Visual Implicit Autoregressive Modeling¶

Conference: ICML 2026
arXiv: 2605.01220
Code: https://github.com/mobiushy/VIAR
Area: Image Generation / Autoregressive Generation / Implicit Deep Models
Keywords: VAR, Deep Equilibrium, Jacobian-Free Backprop, Next-scale prediction, Adaptive Inference

TL;DR¶

This paper integrates Deep Equilibrium (DEQ) implicit fixed-point layers into the next-scale autoregressive framework of VAR. By utilizing Stochastic Jacobian-Free Backpropagation to achieve constant-memory training, the authors compress the 2 billion parameters of VAR-d30 to 770 million. At inference, the number of iterations per scale becomes a "tunable knob"—maintaining an FID of 2.16 and sFID of 8.07 on ImageNet-256, while reducing the peak memory on a single 4090 from 19.24GB to 8.53GB and increasing throughput from 15.16 to 32.08 img/s.

Background & Motivation¶

Background: The two mainstream paradigms in image generation are diffusion and AR (Autoregressive). VAR (Tian et al. 2024) shifted image AR from next-token to next-scale prediction, generating multi-scale token maps from coarse to fine. Parallel prediction within each scale reduces the total attention complexity from \(O(n^6)\) to \(O(n^4)\) while preserving spatial locality, making it one of the strongest AR image generation paradigms.

Limitations of Prior Work: VAR still employs a deeply stacked explicit Transformer within each scale (e.g., 30 layers in VAR-d30). This introduces three engineering challenges: (1) High parameter count (2 billion for the d30 model); (2) Training memory grows linearly with depth due to activations and optimizer states; (3) Computational depth is fixed at 30 for every scale, preventing adaptive compute allocation based on scale size—even though the largest scale (high resolution) is the primary bottleneck for KV cache and latency.

Key Challenge: Model depth is both the "source of quality" and the "source of cost." In the VAR paradigm, these are coupled—achieving high quality requires depth, which necessitates high memory and latency. Figure 3 shows that on the largest scale, the cosine similarity exceeds 0.98 after 5 iterations and approaches 0.999 after 10, implying that deep stacking on high-resolution scales is actually over-computation.

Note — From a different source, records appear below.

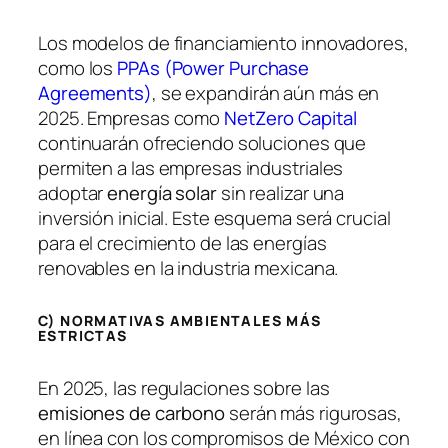
Los modelos de financiamiento innovadores,
como los
PPAs (Power Purchase
Agreements)
, se expandirán aún más en
2025. Empresas como
NetZero Capital
continuarán ofreciendo soluciones que
permiten a las empresas industriales
adoptar
energía solar
sin realizar una
inversión inicial. Este esquema será crucial
para el crecimiento de las energías
renovables en la industria mexicana.
C) NORMATIVAS AMBIENTALES MÁS
ESTRICTAS
En 2025, las regulaciones sobre las
emisiones de carbono
serán más rigurosas,
en línea con los compromisos de México con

Goal: Replace the "fixed depth stack" of VAR with a module "equivalent to infinite depth but with adjustable iterations," while maintaining next-scale parallelism and spatial locality.

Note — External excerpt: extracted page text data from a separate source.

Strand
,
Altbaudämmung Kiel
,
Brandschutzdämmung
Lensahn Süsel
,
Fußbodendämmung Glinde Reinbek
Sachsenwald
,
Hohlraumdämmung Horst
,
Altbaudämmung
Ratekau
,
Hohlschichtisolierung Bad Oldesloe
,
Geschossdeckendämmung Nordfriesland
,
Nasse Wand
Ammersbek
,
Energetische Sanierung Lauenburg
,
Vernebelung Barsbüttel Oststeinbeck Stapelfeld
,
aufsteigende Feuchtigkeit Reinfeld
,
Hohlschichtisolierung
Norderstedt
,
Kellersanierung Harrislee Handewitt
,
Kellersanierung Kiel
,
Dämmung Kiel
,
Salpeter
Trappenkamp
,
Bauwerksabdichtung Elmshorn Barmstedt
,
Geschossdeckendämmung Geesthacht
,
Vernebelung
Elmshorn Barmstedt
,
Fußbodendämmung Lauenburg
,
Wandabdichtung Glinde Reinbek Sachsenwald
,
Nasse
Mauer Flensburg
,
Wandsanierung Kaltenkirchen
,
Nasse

Key Insight: Deep Equilibrium Models (DEQ) provide exactly this property—replacing deep stacks with an implicit fixed-point layer \(z^* = f(z^*, x)\). Combined with Jacobian-Free Backprop (JFB), which backpropagates only through the final steps, it decouples training memory from "effective depth." During inference, the number of iterations becomes a tunable knob, allowing a single trained model to simulate networks of various depths.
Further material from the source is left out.